(Records for the task Opens)

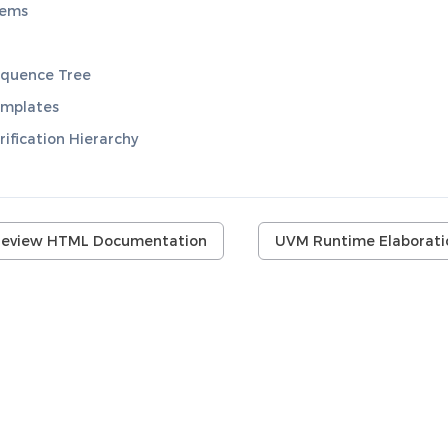
lems
quence Tree
mplates
ification Hierarchy
review HTML Documentation
UVM Runtime Elaborati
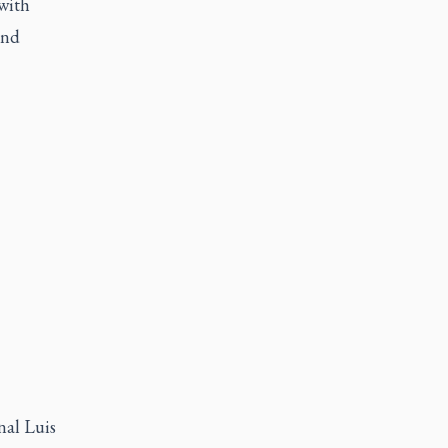
with
and
nal Luis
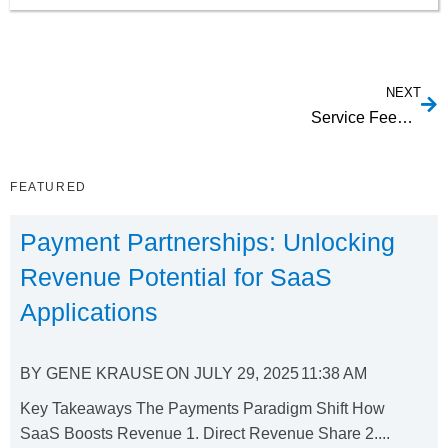
NEXT
Service Feed Capabilities
FEATURED
Payment Partnerships: Unlocking
Revenue Potential for SaaS
Applications
BY
GENE KRAUSE
ON
JULY 29, 2025
11:38 AM
Key Takeaways The Payments Paradigm Shift How
SaaS Boosts Revenue 1. Direct Revenue Share 2....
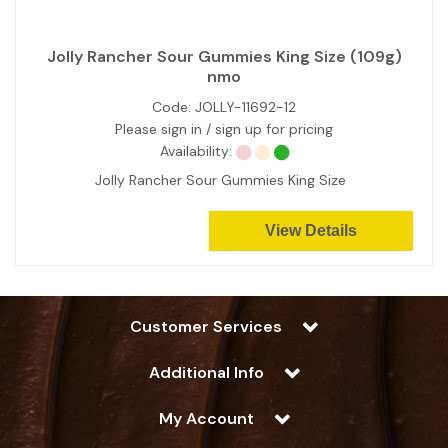
Jolly Rancher Sour Gummies King Size (109g)
nmo
Code:
JOLLY-11692-12
Please sign in / sign up for pricing
Availability:
Jolly Rancher Sour Gummies King Size
View Details
Customer Services
Additional Info
My Account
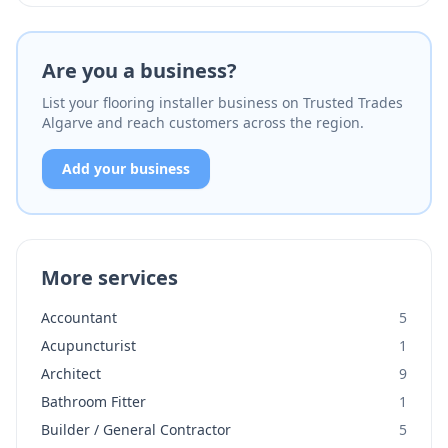
Are you a business?
List your flooring installer business on Trusted Trades
Algarve and reach customers across the region.
Add your business
More services
Accountant
5
Acupuncturist
1
Architect
9
Bathroom Fitter
1
Builder / General Contractor
5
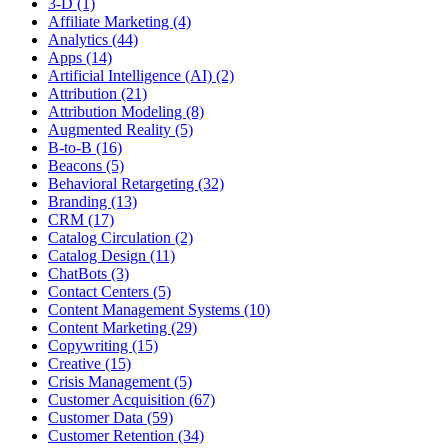
3-D (1)
Affiliate Marketing (4)
Analytics (44)
Apps (14)
Artificial Intelligence (AI) (2)
Attribution (21)
Attribution Modeling (8)
Augmented Reality (5)
B-to-B (16)
Beacons (5)
Behavioral Retargeting (32)
Branding (13)
CRM (17)
Catalog Circulation (2)
Catalog Design (11)
ChatBots (3)
Contact Centers (5)
Content Management Systems (10)
Content Marketing (29)
Copywriting (15)
Creative (15)
Crisis Management (5)
Customer Acquisition (67)
Customer Data (59)
Customer Retention (34)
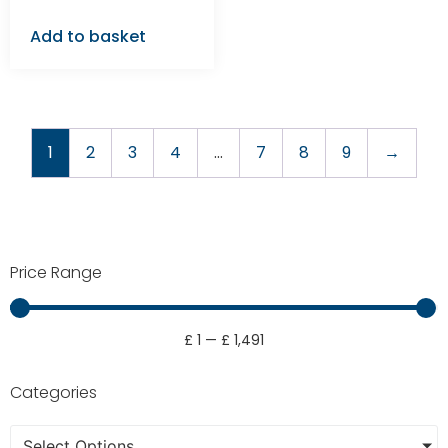
Add to basket
1
2
3
4
…
7
8
9
→
Price Range
£
1
—
£
1,491
Categories
Select Options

(Records for the task Closes)

What is needed here is an exact copy of every record, with the pictures left out.

• _Exercise solution_
lems
quence Tree
mplates
ification Hierarchy
review HTML Documentation
UVM Runtime Elaborati
with
and
nal Luis
NEXT
Service Feed Capabilities
FEATURED
Payment Partnerships: Unlocking
Revenue Potential for SaaS
Applications
BY
GENE KRAUSE
ON
JULY 29, 2025
11:38 AM
Key Takeaways The Payments Paradigm Shift How
SaaS Boosts Revenue 1. Direct Revenue Share 2....
Jolly Rancher Sour Gummies King Size (109g)
nmo
Code:
JOLLY-11692-12
Please sign in / sign up for pricing
Availability:
Jolly Rancher Sour Gummies King Size
View Details
Customer Services
Additional Info
My Account
Are you a business?
List your flooring installer business on Trusted Trades
Algarve and reach customers across the region.
Add your business
More services
Accountant
5
Acupuncturist
1
Architect
9
Bathroom Fitter
1
Builder / General Contractor
5
3-D (1)
Affiliate Marketing (4)
Analytics (44)
Apps (14)
Artificial Intelligence (AI) (2)
Attribution (21)
Attribution Modeling (8)
Augmented Reality (5)
B-to-B (16)
Beacons (5)
Behavioral Retargeting (32)
Branding (13)
CRM (17)
Catalog Circulation (2)
Catalog Design (11)
ChatBots (3)
Contact Centers (5)
Content Management Systems (10)
Content Marketing (29)
Copywriting (15)
Creative (15)
Crisis Management (5)
Customer Acquisition (67)
Customer Data (59)
Customer Retention (34)
Add to basket
1
2
3
4
…
7
8
9
→
Price Range
£
1
—
£
1,491
Categories
Select Options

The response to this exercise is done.